WHAT YOU SHOULD DO >>
Once you find the line with "Rp672,9 Miliar, Dengan" in the entries below, return exactly every line from it through the line with "an untuk rekening".

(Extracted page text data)
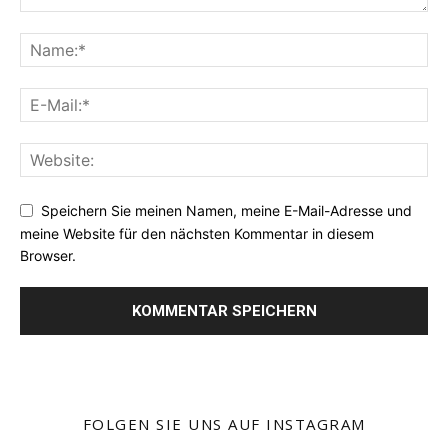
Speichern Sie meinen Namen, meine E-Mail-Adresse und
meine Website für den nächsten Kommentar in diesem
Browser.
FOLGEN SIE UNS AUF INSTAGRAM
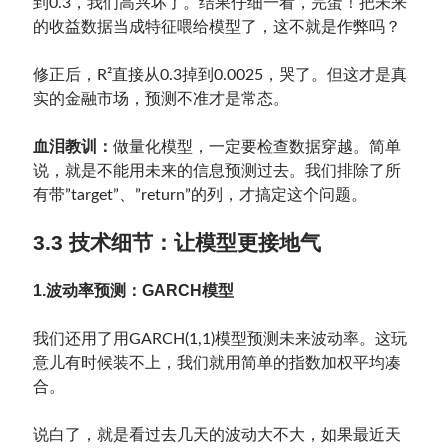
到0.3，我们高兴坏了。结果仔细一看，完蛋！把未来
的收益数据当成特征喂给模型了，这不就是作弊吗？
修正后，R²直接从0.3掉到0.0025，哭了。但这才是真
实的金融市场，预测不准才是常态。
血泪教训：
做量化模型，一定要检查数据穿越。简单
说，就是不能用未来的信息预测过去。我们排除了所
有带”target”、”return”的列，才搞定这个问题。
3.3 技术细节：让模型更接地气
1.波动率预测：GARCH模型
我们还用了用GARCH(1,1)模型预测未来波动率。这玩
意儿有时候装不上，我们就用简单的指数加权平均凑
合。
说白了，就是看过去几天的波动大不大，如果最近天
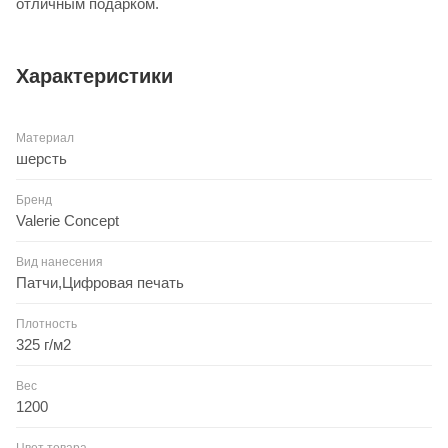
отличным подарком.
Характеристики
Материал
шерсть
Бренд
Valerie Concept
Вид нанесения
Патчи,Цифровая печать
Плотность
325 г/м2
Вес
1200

---

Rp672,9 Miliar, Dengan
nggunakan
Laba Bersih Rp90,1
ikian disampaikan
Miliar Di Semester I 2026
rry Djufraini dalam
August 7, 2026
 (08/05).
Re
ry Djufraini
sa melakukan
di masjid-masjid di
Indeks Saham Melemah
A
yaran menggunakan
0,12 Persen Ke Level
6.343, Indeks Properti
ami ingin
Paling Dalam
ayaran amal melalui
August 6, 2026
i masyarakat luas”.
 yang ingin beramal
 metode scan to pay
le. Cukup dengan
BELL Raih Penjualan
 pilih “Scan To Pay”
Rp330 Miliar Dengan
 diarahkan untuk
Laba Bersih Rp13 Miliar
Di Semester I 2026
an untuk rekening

RESPONSE AREA >>
Rp672,9 Miliar, Dengan
nggunakan
Laba Bersih Rp90,1
ikian disampaikan
Miliar Di Semester I 2026
rry Djufraini dalam
August 7, 2026
 (08/05).
Re
ry Djufraini
sa melakukan
di masjid-masjid di
Indeks Saham Melemah
A
yaran menggunakan
0,12 Persen Ke Level
6.343, Indeks Properti
ami ingin
Paling Dalam
ayaran amal melalui
August 6, 2026
i masyarakat luas”.
 yang ingin beramal
 metode scan to pay
le. Cukup dengan
BELL Raih Penjualan
 pilih “Scan To Pay”
Rp330 Miliar Dengan
 diarahkan untuk
Laba Bersih Rp13 Miliar
Di Semester I 2026
an untuk rekening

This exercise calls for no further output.